The critical role of innovation in helping institutions navigate the impact of ongoing regulatory change in the collateral management and securities finance space was the central focus of a recent BNY Mellon seminar in Frankfurt attended by leading buy-side and sell-side firms.
During the main panel discussion chaired by BNY Mellon Markets Group managing director Ingrid Garin, experts from Goldman Sachs International, Dekabank, Commerzbank AG, Société Générale and BNY Mellon considered how regulation is influencing trading patterns and product innovation in these areas, and drew a number of conclusions:
• There has been a fundamental shift away from repo into new trading structures, such as TRS, as a direct result of new regulations, not least Basel III and rules regarding stock loan trades.
• The combination of regulatory change and negative rates has seen tri-party agents and sell-side firms joining forces with the buy-side in order to drive both education and the implementation of new cash solutions, including new forms of collateral and innovative products such as structured notes.
• Tri-party agents are developing innovative solutions to ensure sell-side firms have access to high quality liquid assets (HQLAs)
• Regulation in the derivatives space is pushing corporates towards service partners who can develop ‘industrial’ collateral management solutions, not least the use of tri-party platforms to facilitate initial margin postings.
As Gesa Benda, Frankfurt-based managing director at BNY Mellon Markets Group, noted in an earlier presentation, regulations have enforced a number of limitations on existing trading patterns. “However, the securities finance market is innovative enough to accommodate new product solutions,” says Benda. “At BNY Mellon we are working closely with clients to support these new structures, for instance the use of structured notes, re-insurance trust (RIT) structures and special solutions for German KVG lending under AIFMD.”
With sell-side firms effectively being penalized for cash repo on their balance sheet, they are looking at alternative instruments which are less capital intensive, such as stock loan, TRS, structured notes, pledge structures. As Ingrid Garin notes, BNY Mellon is partnering with market players to ensure buy-side firms can continue to provide liquidity to the sell side. “Access to a supply of HQLAs is crucial for the sell side, but the regulatory environment has the potential to make sourcing those assets a more challenging proposition,” she says.
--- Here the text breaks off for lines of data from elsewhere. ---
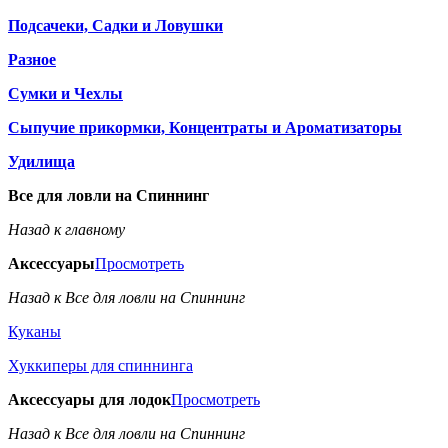
Подсачеки, Садки и Ловушки
Разное
Сумки и Чехлы
Сыпучие прикормки, Концентраты и Ароматизаторы
Удилища
Все для ловли на Спиннинг
Назад к главному
Аксессуары
Просмотреть
Назад к Все для ловли на Спиннинг
Куканы
Хуккиперы для спиннинга
Аксессуары для лодок
Просмотреть
Назад к Все для ловли на Спиннинг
“As a result, sell-side firms are looking to tri-party agents to find innovative solutions – here in Germany, for instance, by providing support under the Alternative Investment Fund Managers Directive (AIFMD) for German KVG funds so they can maintain the volume of lending trades they undertake with German depotbanks via the tri-party mechanism. A reliance on bilateral lending would see access to the supply of HQLA assets dry up.”
Demand for HQLA is being driven by the enforcement under Basel III of a 100% liquidity coverage ratio (LCR), as James Slater, executive vice president and global head of securities finance at BNY Mellon, noted in a separate presentation. Coupled with limited opportunities for overnight repo due to dealer balance sheet constraints, this trend has resulted in an increased demand for transformation trades, and a rise in the use of securities lending as a liquidity tool.
“LCR makes the supply of short- term funding and lower quality assets less attractive,” said Slater. “Since HQLAs are lower-yielding, it offers limited return on capital, plus there is also a countercyclical impact: as demand for HQLA requirements increase, holders of HQLA will ‘hoard’ these assets.”